Falling and failing (to learn): Evidence from a Nation-Wide Cybersecurity Field Experiment with SMEs with Aurelien Baillon, Francesco Capozza, Thomas Dirkmaat, Amber Druten & Evelien van der veer . Journal of Economic Behavior and Organization. Volume 230, February 2025, 106868
Prior experiences are crucial in shaping risk prevention behavior. Previous studies have shown that experiencing a simulated phishing attack (a ``phishing drill") reduces the likelihood of clicking on unsafe links and disclosing one's password. In a large field experiment involving 670 small and medium-sized enterprises (SMEs) and their 33,000 employees, we examined the impact of experience on individuals' ability to detect cyber-security threats, and whether this effect persisted over several months.
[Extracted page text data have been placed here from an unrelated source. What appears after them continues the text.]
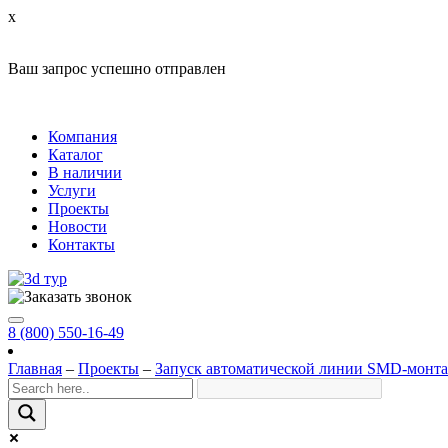
x
Ваш запрос успешно отправлен
Компания
Каталог
В наличии
Услуги
Проекты
Новости
Контакты
8 (800) 550-16-49
Главная
–
Проекты
–
Запуск автоматической линии SMD-монта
We collected data at both the company and individual levels, including risk preference, time preference, and trust. Our findings indicate only a non-systematic, short-term effect of previous phishing emails on clicking behavior. A cluster of individuals with greater patience, trust, and risk seeking was the most likely to benefit from phishing drills.
Learning gaps? Described versus Experienced Signals (Job Market Paper)
We study the effect of learning the relationship between signals and payoff-relevant events by description or by experience. Employing a novel method for eliciting ambiguity attitudes, where beliefs and attitudes are disentangled, two gaps are identified. The first gap concerns attitudes: aversion is lower in experience and decreases with higher signal informativeness, while insensitivity is higher for experience but reduced by informativeness of the signal in both conditions. The second gap pertains to belief updating: subjects are more responsive to new information in experience than in description. The findings show that direct experience brings people closer to Bayesian rationality than description does.
A simple betting rule to incentivize the elicitation of continuous distributions With Aurelien Baillon and Thomas de Haan.
We introduce an incentive mechanism, call a betting rule, to elicit continuous distribution. We show it is behaviorally proper, in the sense that it provides incentives to report accurate beliefs even for non-expected utility maximizers and it is transparent and easy to understand.
The cost of going against the tide: the effect of stereotypes on ambiguity attitudes with Cedric Gutierrez, Marine Hainguerlot and Chen Li.
We investigated whether people's ambiguity attitudes and beliefs about others' competence depend on the stereotypicality of others' profiles. We found that people are more ambiguity averse about men's performance in a task that they are expected to perform well when they have a counter-stereotypical background. Also, people hold more pessimistic beliefs about them, and the effect of these pessimistic beliefs are comparatively enlarged by judges being less a-insensitive towards them. In this sense, counter-stereotypical men were punished both in terms of ambiguity attitudes and beliefs about their competence. Learning of new information diminished the penalty for men in terms of ambiguity attitudes, but more pessimistic beliefs about them persisted.